Captain Cook, Alistair MacLean. Published by Doubleday & Company, 1972. First American Edition. 8vo up to 9½” tall.,192pp. with colour frontispiece, colour and black and white photographs, maps, illustrations, epilogue, index. Green cloth boards with mapped endpapers. Illustration on dustjacket is by artist John Webber who accompanied Cook on his final voyage. Very light fading and small bump to lower edge of front board and otherwise both volume and unclipped dustjacket are in fine condition without marks, folds etc.
James Cook was the greatest combination of seaman, explorer, navigator, and cartographer that the world had ever known.
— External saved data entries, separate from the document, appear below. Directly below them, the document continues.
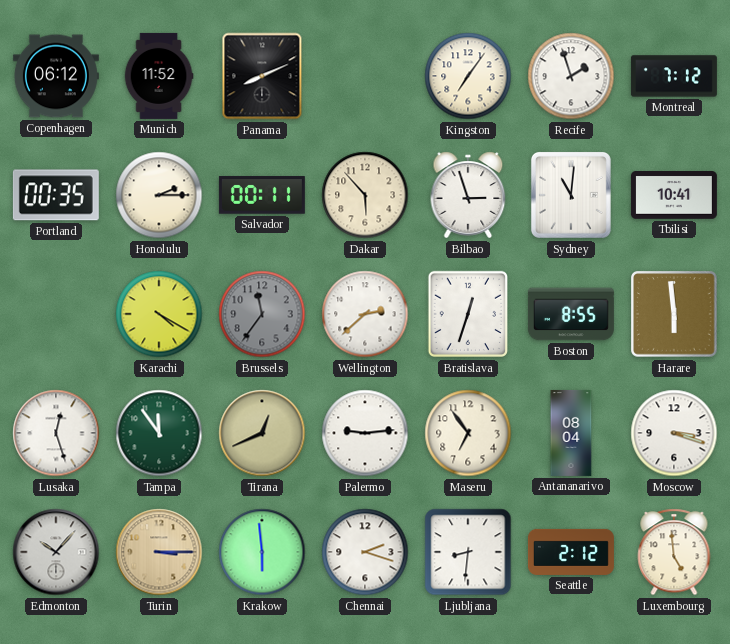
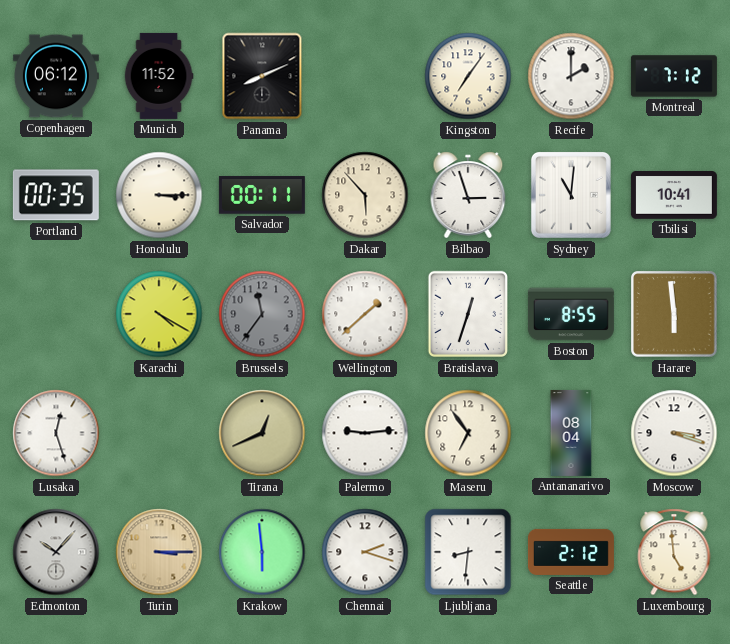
Recife: 1:57 -> 2:00
Honolulu: 2:15 -> 3:15
Wellington: 2:38 -> 1:38
Tampa: 11:54 -> none
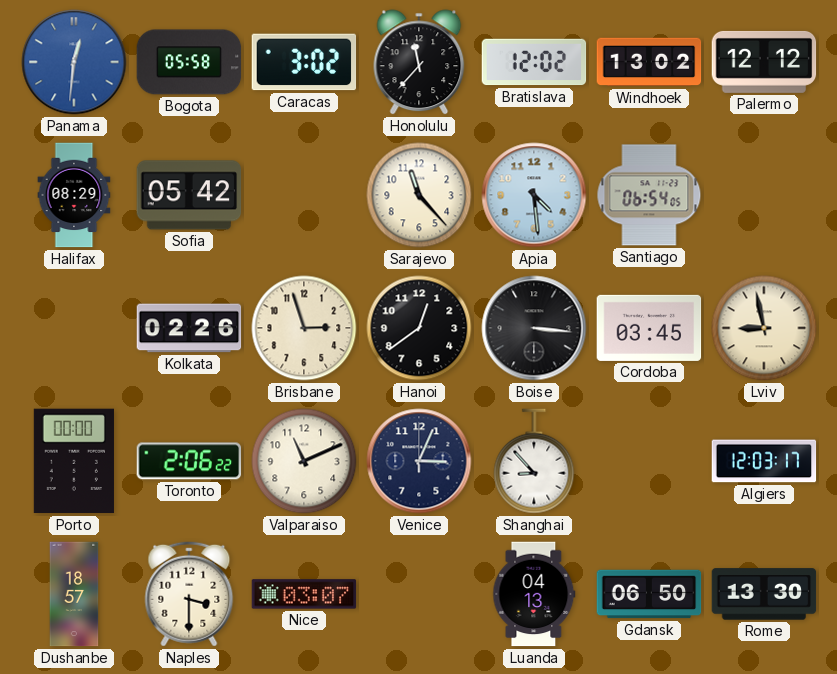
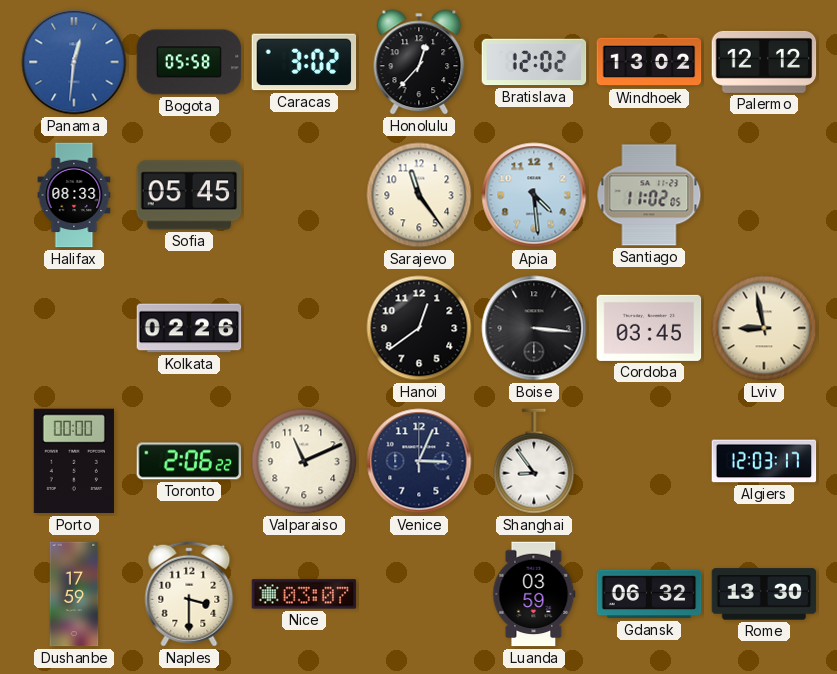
Honolulu: 11:37 -> 12:37
Halifax: 08:29 -> 08:33
Sofia: 05:42 -> 05:45
Sarajevo: 11:23 -> 11:24
Santiago: 06:54 -> 11:02
Brisbane: 2:57 -> none
Shanghai: 8:53 -> 8:54
Dushanbe: 18:57 -> 17:59
Luanda: 04:13 -> 03:59
Gdansk: 06:50 -> 06:32
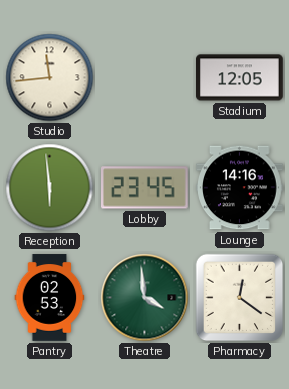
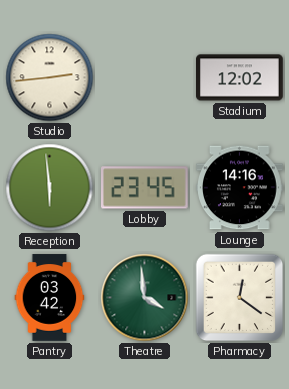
Studio: 11:44 -> 2:44
Stadium: 12:05 -> 12:02
Pantry: 02:53 -> 03:42
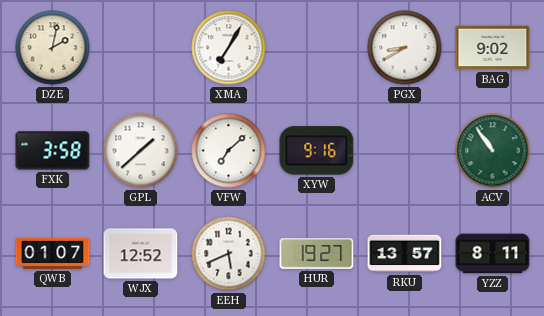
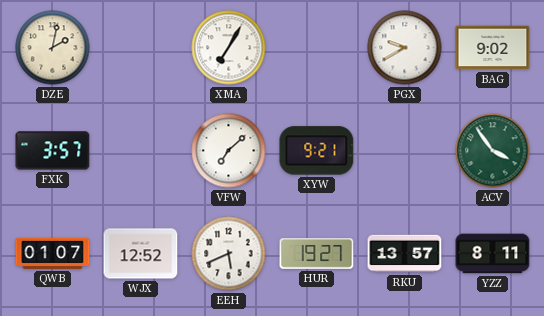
PGX: 8:40 -> 9:40
FXK: 3:58 -> 3:57
GPL: 1:38 -> none
XYW: 9:16 -> 9:21
ACV: 10:54 -> 3:54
Alistair MacLean presents a graphic and lively account of this great explorer, his three amazing voyages and the adventures that befell him, his crews, and his ships in lands that until he sailed were in many cases unknown. Cook’s life was a resounding success and the story of it is a thrilling exemplification of his own description of himself as a man ‘who had ambition not only to go farther than anyone had done before, but as far as it was possible for man to go’.
Alistair Maclean (1922-1987) authored twenty-nine world bestsellers and is recognized as an outstanding writer in his own genre. Many of his titles have been adapted for film including ‘The Guns of the Navarone’, ‘Force Ten from Navarone’, ‘Where Eagles Dare’ and ‘Bear Island’.